Understanding factors associated with evaluative SWB is particularly important amid rising economic insecurity and institutional strain, conditions that shape how individuals judge their circumstances and future prospects [3,4,5]. Two factors that are frequently examined in relation to SWB, mental health and social capital, operate through conceptually distinct pathways. Mental health represents an individual-level determinant of SWB. Symptoms of depression, anxiety, and loneliness directly impair emotional functioning, daily activities, and social relationships, leading to lower evaluations of life satisfaction and quality of life [1,6]. Extensive longitudinal and clinical evidence demonstrates that poorer mental health is consistently associated with lower SWB across populations, with changes in depressive symptoms closely tracking changes in life satisfaction [6,7]. Financial insecurity further intensifies this relationship by increasing psychological distress and perceived stress, particularly among low-income households [2,4,5,7,8].
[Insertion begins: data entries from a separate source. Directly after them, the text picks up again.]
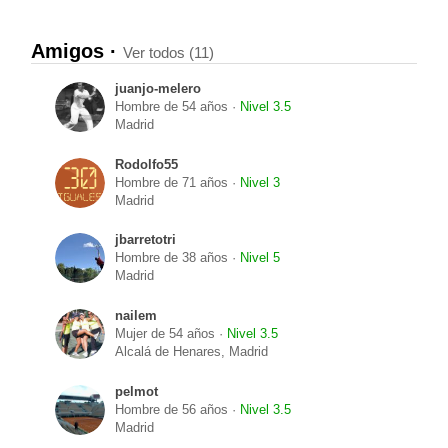
Amigos ·
Ver todos (11)
juanjo-melero
Hombre de 54 años ·
Nivel 3.5
Madrid
Rodolfo55
Hombre de 71 años ·
Nivel 3
Madrid
jbarretotri
Hombre de 38 años ·
Nivel 5
Madrid
nailem
Mujer de 54 años ·
Nivel 3.5
Alcalá de Henares, Madrid
pelmot
Hombre de 56 años ·
Nivel 3.5
Madrid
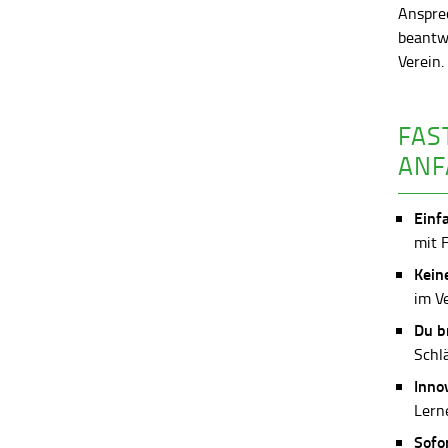
Anspre
beantw
Verein
FAS
ANF
Einf
mit 
Kein
im V
Du b
Schl
Inno
Lerne
Sofo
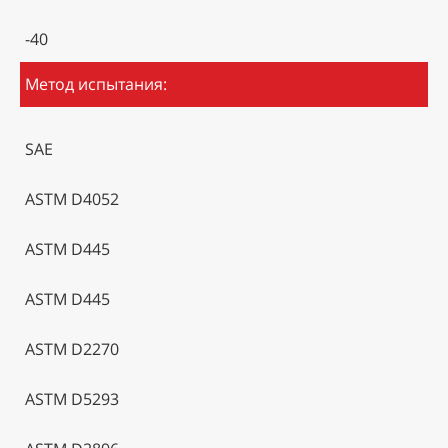
-40
Метод испытания:
SAE
ASTM D4052
ASTM D445
ASTM D445
ASTM D2270
ASTM D5293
Social capital, in contrast, reflects contextual and relational resources embedded in social systems. Social capital theory emphasizes that trust, norms of reciprocity, and shared expectations facilitate cooperation and access to resources that support individual and collective well-being [3,9,10]. Within this framework, cognitive social capital, expressed through trust, is analytically distinct from structural social capital, such as civic participation [3,10]. Trust-based social capital has been linked to improved health outcomes, resilience, and SWB across diverse populations [2,7,11,12]. Cognitive social capital itself comprises multiple dimensions. Interpersonal trust refers to expectations of reliability and goodwill in everyday interactions with others, including neighbors, coworkers, educators, healthcare providers, and service workers. Institutional trust reflects confidence in the fairness, competence, and integrity of formal institutions such as local government, police, and media [13,14]. These dimensions correspond to different levels of influence; interpersonal trust operates primarily at the relational or meso level, whereas institutional trust reflects broader systemic and contextual conditions [2,3,11]. Both have been associated with SWB, although evidence suggests that their strength and direction may vary by socioeconomic context [2,7,10,14].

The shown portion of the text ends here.